Has it come to this? Another summer of uncertainty. Another pursuit of a new manager. Another truckload players reportedly wanting to leave. Another summer spent debating who to purchase.

The irony of it all is that this season was supposed to be one where we progressed. The Gareth Bale money was supposed to propel the squad forward further than his presence would have. It was supposed to be so easy; at least it sounded so on paper. Levy, perhaps blinded by the lights of pulling off the biggest sale in football history, set about selling one world class player and replacing him with seven international players. In theory it sounded like a sound idea and Levy and Baldini were hailed as kings of the transfer market by fans and the media alike. In practice it transpired very differently.

Nine months later, and there are few still praising Levynomics and Daniel’s ability to make prudent signings. ‘What is he thinking spending £26 million on Soldado? He’s obviously not suited to the Premier League,’ said many, their 20/20 hindsight working perfectly. The choices of purchases last summer looks at best questionable, and at worst a complete and utter mess.

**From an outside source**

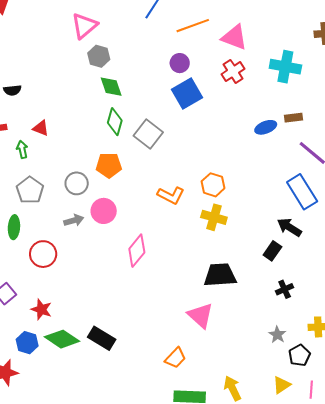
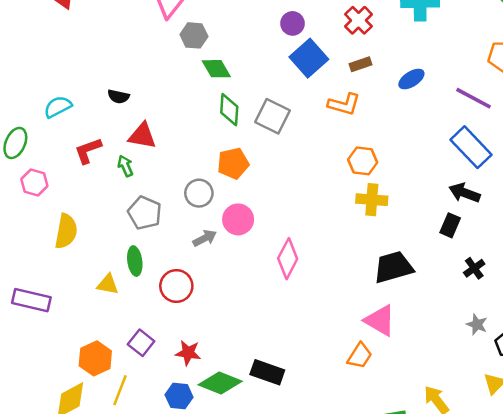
black semicircle: (12, 90) -> (118, 97), moved, turned 30
brown rectangle: (294, 118) -> (361, 64), moved
red triangle: (41, 128) -> (142, 136), size x1.4
orange L-shape: (171, 195) -> (344, 104), moved
orange trapezoid: (175, 358) -> (360, 356), moved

‘How have we ended up with Sherwood? He’s such a twat,’ said many over a pint (or a tweet). Sherwood’s time at Spurs ended with one of our highest win percentages, but nobody bar a few of his media pals is sad to see the back of him, which speaks volumes about his stint in charge. Tactically naive and awful at handling the players, the media and the fans, Sherwood’s time was duly up.

As we turn the page on Sherwood’s brief but eventful reign, the question becomes what’s next? The future looks both bleak and bright. The chaos that currently embodies White Hart Lane is apparent from boardroom to pitch. That is not to say that Levy and Lewis are accountable for each individual error that cost another goal, but that the climate at Spurs is not one currently conducive to happiness and achievement.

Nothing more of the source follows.